Agencies, meanwhile, are simultaneously providing more federal assistance those facing addiction and continuing to prosecute individuals involved in opioid-related crimes.

Last week, the Department of Health and Human Services announced that the National Institutes of Health had selected four research sites for its HEALing Communities Study in states hardest hit by the opioid crisis. The goal of the multi-year, $350 million study, HHS said in a statement, is " to reduce overdose deaths by 40% over three years in selected communities by testing a set of proven prevention and treatment interventions, such as distribution of naloxone to reverse overdose and linking individuals in the criminal justice system with treatment for opioid addiction."

And at the Justice Department, Attorney General Bill Barr plans to move forward from delivering the Mueller report to Congress by focusing on matters he deems more pressing, including the opioid crisis, a source close to Barr told CNN.

While the full extent of Barr's efforts has yet to be revealed, he's signaled that he's interested in continuing efforts to seek federal prosecution against drug offenders and has touted the expansion of medicated assisted treatment made available through the First Step Act.

Most recently, the Drug Enforcement Administration has been pushing Congress to permanently ban all forms of illegally trafficked fentanyl. An emergency scheduling of the drug is set to expire in early 2020. Typically, Congress leaves scheduling processes to federal agencies or to the Justice Department to initiate a review process. The DEA claims these processes aren't designed to address an entire class of drugs, such as all of the fentanyl analogs in the illicit drug market. But critics say that granting DEA's wish of scheduling of an entire class may undermine other agencies', such as HHS', input in the schedule-making process.
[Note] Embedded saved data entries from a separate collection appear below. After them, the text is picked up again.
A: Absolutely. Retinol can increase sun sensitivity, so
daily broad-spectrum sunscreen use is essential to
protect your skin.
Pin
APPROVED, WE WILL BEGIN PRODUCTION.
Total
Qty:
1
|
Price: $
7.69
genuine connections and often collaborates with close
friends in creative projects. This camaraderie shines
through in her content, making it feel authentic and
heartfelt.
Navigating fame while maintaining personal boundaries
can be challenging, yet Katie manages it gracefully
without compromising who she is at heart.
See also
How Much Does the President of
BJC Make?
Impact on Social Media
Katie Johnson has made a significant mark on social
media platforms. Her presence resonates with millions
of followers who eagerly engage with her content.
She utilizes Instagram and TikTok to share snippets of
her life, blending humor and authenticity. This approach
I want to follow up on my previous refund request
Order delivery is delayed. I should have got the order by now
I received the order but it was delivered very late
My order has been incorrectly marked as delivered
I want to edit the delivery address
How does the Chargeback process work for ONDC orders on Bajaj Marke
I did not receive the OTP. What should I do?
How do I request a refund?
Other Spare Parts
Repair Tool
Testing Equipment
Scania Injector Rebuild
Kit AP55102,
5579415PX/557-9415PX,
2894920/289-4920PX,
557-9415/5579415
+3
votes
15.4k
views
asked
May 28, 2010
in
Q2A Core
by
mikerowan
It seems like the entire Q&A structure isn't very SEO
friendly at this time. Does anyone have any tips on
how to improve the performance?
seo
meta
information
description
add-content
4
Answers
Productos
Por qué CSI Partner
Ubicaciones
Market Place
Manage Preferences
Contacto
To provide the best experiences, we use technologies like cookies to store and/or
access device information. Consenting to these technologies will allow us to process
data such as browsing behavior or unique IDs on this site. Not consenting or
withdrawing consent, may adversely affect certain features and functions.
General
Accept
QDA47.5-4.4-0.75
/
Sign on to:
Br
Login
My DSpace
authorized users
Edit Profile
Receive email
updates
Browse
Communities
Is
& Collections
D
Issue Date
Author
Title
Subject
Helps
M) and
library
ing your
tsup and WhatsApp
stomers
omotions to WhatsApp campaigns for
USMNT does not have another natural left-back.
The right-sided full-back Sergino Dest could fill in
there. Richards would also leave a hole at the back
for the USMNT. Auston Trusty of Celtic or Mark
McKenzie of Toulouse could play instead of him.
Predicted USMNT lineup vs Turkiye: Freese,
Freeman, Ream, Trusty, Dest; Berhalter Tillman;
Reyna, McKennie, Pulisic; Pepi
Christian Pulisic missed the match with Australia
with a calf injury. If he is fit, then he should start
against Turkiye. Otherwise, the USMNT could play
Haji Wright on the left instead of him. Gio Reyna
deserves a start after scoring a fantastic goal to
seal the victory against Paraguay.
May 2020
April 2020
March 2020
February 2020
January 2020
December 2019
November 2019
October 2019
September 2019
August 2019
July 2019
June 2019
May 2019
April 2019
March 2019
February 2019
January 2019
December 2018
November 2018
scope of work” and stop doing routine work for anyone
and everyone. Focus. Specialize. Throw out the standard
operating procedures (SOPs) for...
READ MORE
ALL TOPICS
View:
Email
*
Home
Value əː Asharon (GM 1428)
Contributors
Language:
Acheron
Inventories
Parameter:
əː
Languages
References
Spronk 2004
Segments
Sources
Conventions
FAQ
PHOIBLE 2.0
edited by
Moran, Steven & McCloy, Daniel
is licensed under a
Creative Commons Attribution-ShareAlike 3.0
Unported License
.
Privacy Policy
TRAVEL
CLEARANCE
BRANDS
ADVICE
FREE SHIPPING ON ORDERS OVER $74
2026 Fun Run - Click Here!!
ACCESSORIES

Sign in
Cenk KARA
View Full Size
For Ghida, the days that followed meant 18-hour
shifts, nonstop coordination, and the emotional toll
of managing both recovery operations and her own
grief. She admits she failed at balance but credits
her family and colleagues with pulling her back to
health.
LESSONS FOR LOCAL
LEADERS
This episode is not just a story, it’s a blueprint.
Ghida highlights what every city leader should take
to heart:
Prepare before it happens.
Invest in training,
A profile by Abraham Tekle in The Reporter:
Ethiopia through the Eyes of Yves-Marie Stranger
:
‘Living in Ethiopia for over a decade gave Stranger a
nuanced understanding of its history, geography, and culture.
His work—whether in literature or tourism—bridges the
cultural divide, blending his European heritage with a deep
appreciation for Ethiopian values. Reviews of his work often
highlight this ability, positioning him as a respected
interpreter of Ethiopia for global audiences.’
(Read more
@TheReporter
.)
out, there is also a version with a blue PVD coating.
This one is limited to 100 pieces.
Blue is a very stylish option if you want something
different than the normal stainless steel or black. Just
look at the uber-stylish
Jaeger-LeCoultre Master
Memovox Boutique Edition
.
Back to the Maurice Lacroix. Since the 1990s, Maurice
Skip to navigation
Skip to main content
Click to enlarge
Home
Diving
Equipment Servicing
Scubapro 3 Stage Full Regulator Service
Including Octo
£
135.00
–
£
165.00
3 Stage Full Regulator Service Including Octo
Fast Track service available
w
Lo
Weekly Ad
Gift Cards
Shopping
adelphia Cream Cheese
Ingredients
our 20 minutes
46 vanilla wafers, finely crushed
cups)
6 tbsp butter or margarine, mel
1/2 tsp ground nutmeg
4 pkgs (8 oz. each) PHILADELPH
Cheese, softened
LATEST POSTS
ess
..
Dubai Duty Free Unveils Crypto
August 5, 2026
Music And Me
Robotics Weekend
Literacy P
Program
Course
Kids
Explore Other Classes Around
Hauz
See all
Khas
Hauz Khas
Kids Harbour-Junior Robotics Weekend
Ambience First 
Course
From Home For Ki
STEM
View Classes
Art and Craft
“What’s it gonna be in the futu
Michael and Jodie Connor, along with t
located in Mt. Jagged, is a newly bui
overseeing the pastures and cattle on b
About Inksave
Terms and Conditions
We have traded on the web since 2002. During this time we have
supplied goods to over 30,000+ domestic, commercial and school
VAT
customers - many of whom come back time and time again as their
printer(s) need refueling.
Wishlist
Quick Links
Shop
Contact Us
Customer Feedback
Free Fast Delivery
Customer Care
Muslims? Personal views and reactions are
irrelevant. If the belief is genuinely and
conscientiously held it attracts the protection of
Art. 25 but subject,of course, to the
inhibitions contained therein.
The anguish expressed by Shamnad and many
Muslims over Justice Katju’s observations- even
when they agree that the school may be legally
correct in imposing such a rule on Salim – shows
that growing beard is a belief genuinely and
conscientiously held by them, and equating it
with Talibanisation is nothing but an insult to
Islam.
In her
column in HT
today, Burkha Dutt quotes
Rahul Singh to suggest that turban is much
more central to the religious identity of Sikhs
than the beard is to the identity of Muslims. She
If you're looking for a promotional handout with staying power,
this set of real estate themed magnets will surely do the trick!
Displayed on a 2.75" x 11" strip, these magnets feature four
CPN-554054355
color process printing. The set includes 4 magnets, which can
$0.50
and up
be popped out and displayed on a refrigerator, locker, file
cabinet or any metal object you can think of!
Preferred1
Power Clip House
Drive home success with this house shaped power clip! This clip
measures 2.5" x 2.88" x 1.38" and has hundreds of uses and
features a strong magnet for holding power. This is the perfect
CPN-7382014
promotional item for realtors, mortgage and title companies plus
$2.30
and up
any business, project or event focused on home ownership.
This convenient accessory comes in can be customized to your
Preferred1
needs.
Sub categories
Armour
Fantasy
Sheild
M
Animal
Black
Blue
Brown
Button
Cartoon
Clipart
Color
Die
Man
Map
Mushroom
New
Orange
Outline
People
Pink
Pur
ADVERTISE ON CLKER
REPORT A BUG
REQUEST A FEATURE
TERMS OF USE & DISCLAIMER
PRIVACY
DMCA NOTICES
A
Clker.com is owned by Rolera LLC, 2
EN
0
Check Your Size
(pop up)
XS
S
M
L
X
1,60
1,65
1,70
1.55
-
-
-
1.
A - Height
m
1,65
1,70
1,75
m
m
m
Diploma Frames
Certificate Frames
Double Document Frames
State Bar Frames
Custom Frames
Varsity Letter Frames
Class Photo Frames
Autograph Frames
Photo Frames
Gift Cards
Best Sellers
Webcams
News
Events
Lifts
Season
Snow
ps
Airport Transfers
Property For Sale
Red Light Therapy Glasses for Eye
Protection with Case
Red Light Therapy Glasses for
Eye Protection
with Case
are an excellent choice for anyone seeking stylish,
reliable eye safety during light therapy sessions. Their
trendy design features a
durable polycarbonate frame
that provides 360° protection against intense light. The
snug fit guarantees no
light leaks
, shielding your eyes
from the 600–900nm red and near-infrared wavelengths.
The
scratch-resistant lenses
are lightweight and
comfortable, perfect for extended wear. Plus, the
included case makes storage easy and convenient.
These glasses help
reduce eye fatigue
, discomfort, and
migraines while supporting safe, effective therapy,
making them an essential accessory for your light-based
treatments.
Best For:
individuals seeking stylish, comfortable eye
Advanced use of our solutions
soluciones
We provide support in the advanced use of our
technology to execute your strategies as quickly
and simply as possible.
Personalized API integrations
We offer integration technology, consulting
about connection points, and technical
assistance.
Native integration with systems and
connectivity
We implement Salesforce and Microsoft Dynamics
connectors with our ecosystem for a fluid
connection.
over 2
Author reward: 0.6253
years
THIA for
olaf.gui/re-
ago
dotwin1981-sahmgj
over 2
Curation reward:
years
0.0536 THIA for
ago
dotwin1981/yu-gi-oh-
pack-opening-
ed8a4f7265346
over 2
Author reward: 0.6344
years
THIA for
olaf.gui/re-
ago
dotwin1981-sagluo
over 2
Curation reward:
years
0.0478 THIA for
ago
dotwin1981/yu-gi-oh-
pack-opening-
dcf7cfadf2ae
Experts say the slight one-year decline, which Trump will likely bring up in his Atlanta speech, doesn't constitute a concrete trend yet.

And one point of concern for many public health advocates is continued access to addiction treatment provided through the Affordable Care Act , which Trump wants to strike down.

Regina LaBelle, a former chief of staff and senior policy adviser at ONDCP during the Obama administration, told CNN that though prescribing rates are going down, the White House should also be emphasize that individuals struggling with addiction still need access to medication-assisted treatment and some still need treatment to address their chronic pain.

"I'm a little concerned with hearing about, how, (they're) kind of patting themselves on the back for decreasing opioid prescribing rates," LaBelle, now at the O'Neill Institute for National and Global Health Law at Georgetown University, said. "It's too soon to declare victory. And we haven't seen two years of decreasing overdose rates so there's no trend yet."

Though the exact contents of the President's speech have yet to be revealed, Trump has frequently brought up his longtime project, a southern border wall, as a deterrent in drugs and overdose deaths in the US.

"The way that Trump has approached this, his single-minded approach to drug policy -- I'm sure he'll talk about this tomorrow -- is building a wall," Michael Collins, the director of National Affairs at the Drug Policy Alliance, a nonprofit aimed reducing drug harms, said. "There's nobody in the drug policy field or public health field or the border security field who'll say that building a wall will reduce overdose deaths. Nobody. You won't find a single person who'll say that.